Principle:EvolvingLMMs Lab Lmms eval Request Padding
| Knowledge Sources | |
|---|---|
| Domains | Distributed_Computing, Evaluation |
| Last Updated | 2026-02-14 00:00 GMT |
Overview
Equalizing the number of inference requests across distributed ranks is necessary to prevent deadlocks during synchronized collective operations such as barriers and all-gathers.
Description
When evaluation data is sharded across multiple processes using round-robin distribution, ranks may end up with different numbers of evaluation instances. This imbalance arises from two sources:
- Uneven dataset size -- When the total number of documents D is not evenly divisible by the world size W, some ranks receive one more document than others (specifically, the first
D mod Wranks). - Variable requests per document -- Different documents may generate different numbers of model requests. For example, a multiple-choice question with 4 answer options generates 4 loglikelihood requests, while a question with 5 options generates 5.
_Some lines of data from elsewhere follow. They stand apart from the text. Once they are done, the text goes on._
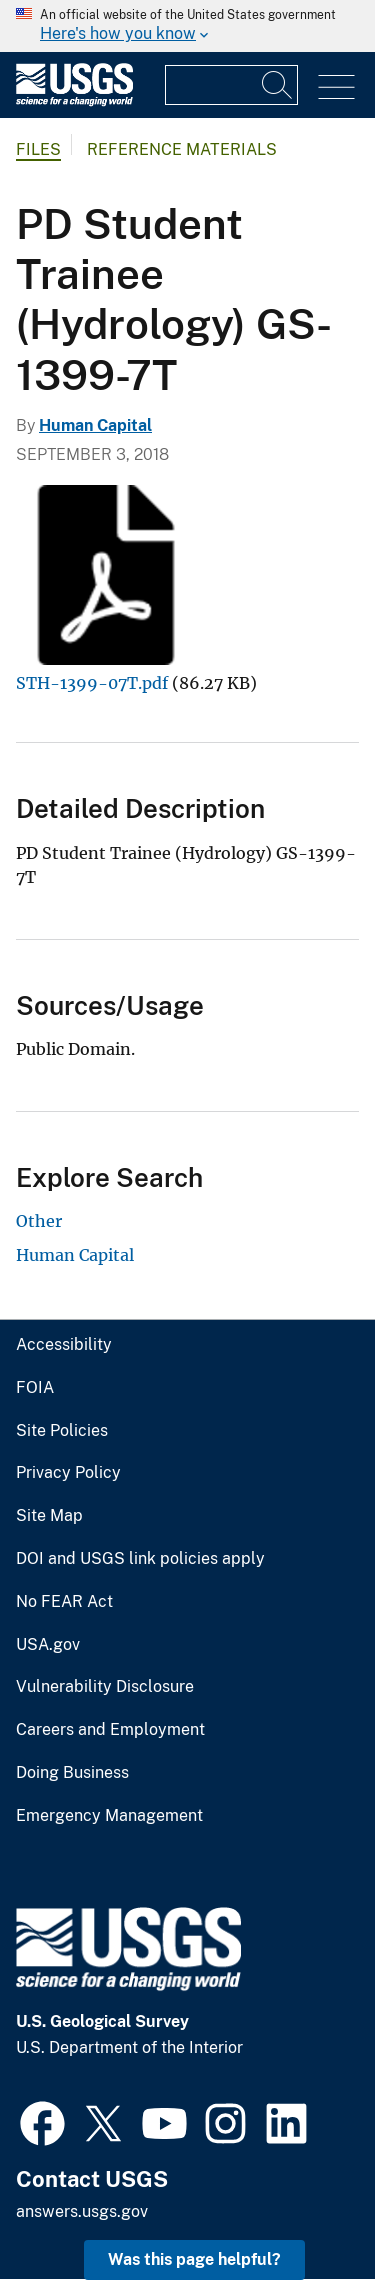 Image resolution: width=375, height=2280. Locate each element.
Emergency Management (109, 1816)
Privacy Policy (68, 1473)
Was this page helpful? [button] (194, 2259)
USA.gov (48, 1645)
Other (39, 1221)
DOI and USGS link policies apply (140, 1559)
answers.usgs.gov (82, 2211)
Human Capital (95, 425)
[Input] (231, 85)
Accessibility (64, 1345)
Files (38, 149)
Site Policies (62, 1431)
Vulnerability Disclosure (105, 1687)
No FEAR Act (64, 1602)
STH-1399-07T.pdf (92, 683)
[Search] (278, 85)
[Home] (74, 101)
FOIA (35, 1388)
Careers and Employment (110, 1730)
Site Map (49, 1516)
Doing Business (72, 1773) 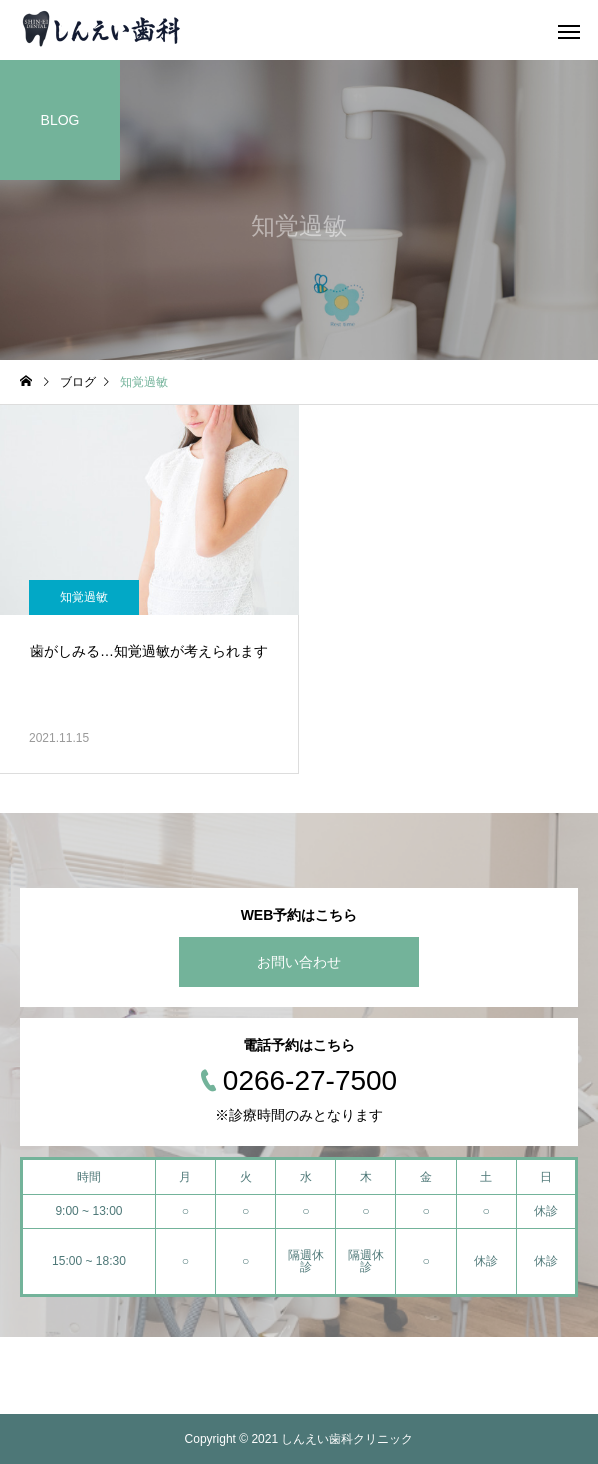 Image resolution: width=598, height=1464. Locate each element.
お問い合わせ (299, 962)
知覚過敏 (84, 597) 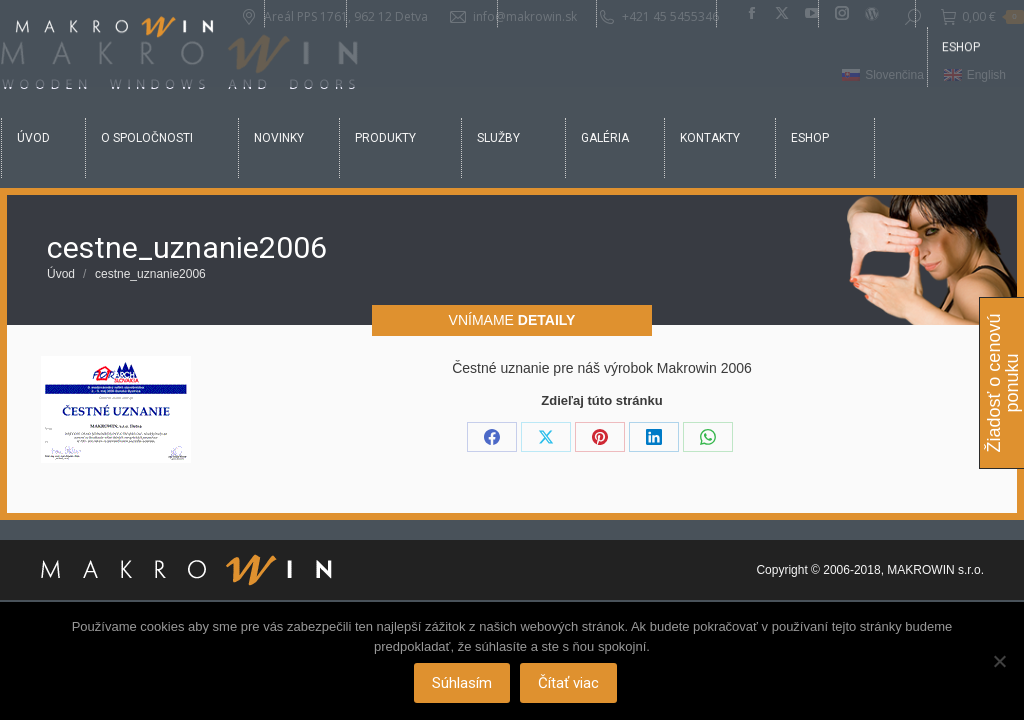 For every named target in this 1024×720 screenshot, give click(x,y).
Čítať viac (570, 685)
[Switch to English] (975, 76)
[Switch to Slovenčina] (883, 76)
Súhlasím (464, 685)
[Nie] (999, 662) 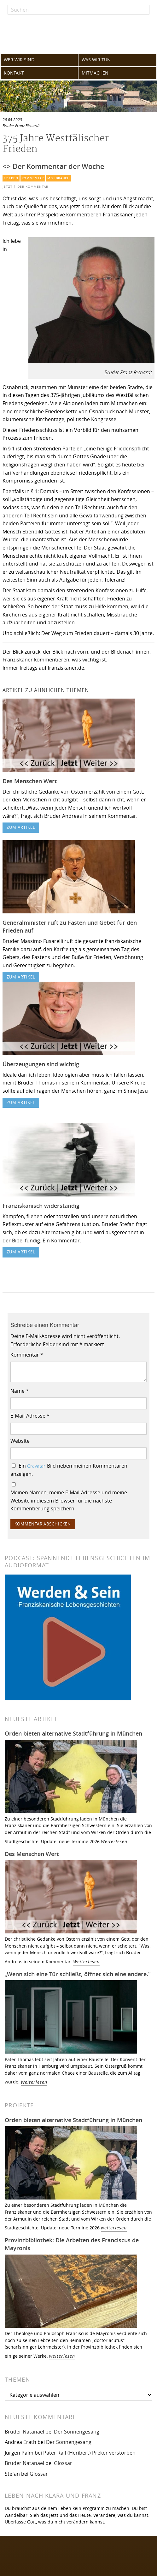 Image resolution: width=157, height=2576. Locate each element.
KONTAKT (14, 73)
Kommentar (33, 178)
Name (19, 1390)
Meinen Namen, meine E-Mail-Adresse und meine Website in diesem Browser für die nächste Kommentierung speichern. (68, 1500)
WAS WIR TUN (96, 60)
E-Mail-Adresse (29, 1415)
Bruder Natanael (24, 2431)
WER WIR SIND (19, 60)
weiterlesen (114, 2228)
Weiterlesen (114, 1841)
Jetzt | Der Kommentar (25, 187)
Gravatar (36, 1466)
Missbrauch (58, 178)
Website (20, 1440)
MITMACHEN (95, 73)
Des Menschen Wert (30, 781)
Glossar (63, 2463)
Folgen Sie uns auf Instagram (43, 2564)
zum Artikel (21, 827)
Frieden (11, 178)
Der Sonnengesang (76, 2431)
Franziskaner (78, 34)
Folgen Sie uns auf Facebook (43, 2552)
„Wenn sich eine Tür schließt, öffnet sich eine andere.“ (77, 1974)
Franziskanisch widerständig (41, 1205)
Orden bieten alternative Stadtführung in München (73, 1733)
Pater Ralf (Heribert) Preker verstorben (89, 2452)
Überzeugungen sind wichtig (41, 1064)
This imbalance creates a critical problem for distributed training and evaluation frameworks that use synchronized collective operations. Frameworks like FSDP (Fully Sharded Data Parallel) and DDP (Distributed Data Parallel) insert synchronization barriers (such as gradient all-reduces or model-parallel communication) within each forward pass. If rank A has 100 forward passes and rank B has 102, then after rank A completes its last forward pass it will wait at the next barrier, but rank B still has 2 more forward passes to execute. Since rank B needs rank A to participate in the barrier during those 2 forward passes, both ranks deadlock.
The solution is request padding: after counting the number of instances on each rank, pad the shorter lists by duplicating the last request so that all ranks have the same number of forward passes. The results from these padded (duplicate) requests are simply discarded after inference.
Usage
Request padding is required whenever:
- The evaluation uses more than one GPU (
world_size > 1) - The model uses FSDP, DDP, or any other parallelism strategy that synchronizes across ranks during forward passes
- Different ranks have different numbers of evaluation instances (which is the common case)
Padding is computed after data sharding and request construction, but before inference dispatch.
Theoretical Basis
Let n_r be the number of instances assigned to rank r for a given request type. The padding amount for rank r is:
pad(r) = max(n_0, n_1, ..., n_{W-1}) - n_r
After padding, every rank has exactly max(n_0, ..., n_{W-1}) instances, ensuring all ranks execute the same number of forward passes.
The padding process requires a collective communication step to share instance counts:
1. Each rank r computes n_r = len(task._instances)
2. All ranks perform all_gather on n_r to obtain [n_0, n_1, ..., n_{W-1}]
3. Each rank r computes pad(r) = max([n_0, ..., n_{W-1}]) - n_r
4. Rank r appends pad(r) copies of its last request to its request list
The total number of wasted (duplicate) forward passes across all ranks is:
total_waste = W * max(n_r) - sum(n_r)
For well-balanced sharding where max(n_r) - min(n_r) <= 1, this waste is at most W - 1 forward passes total, which is negligible.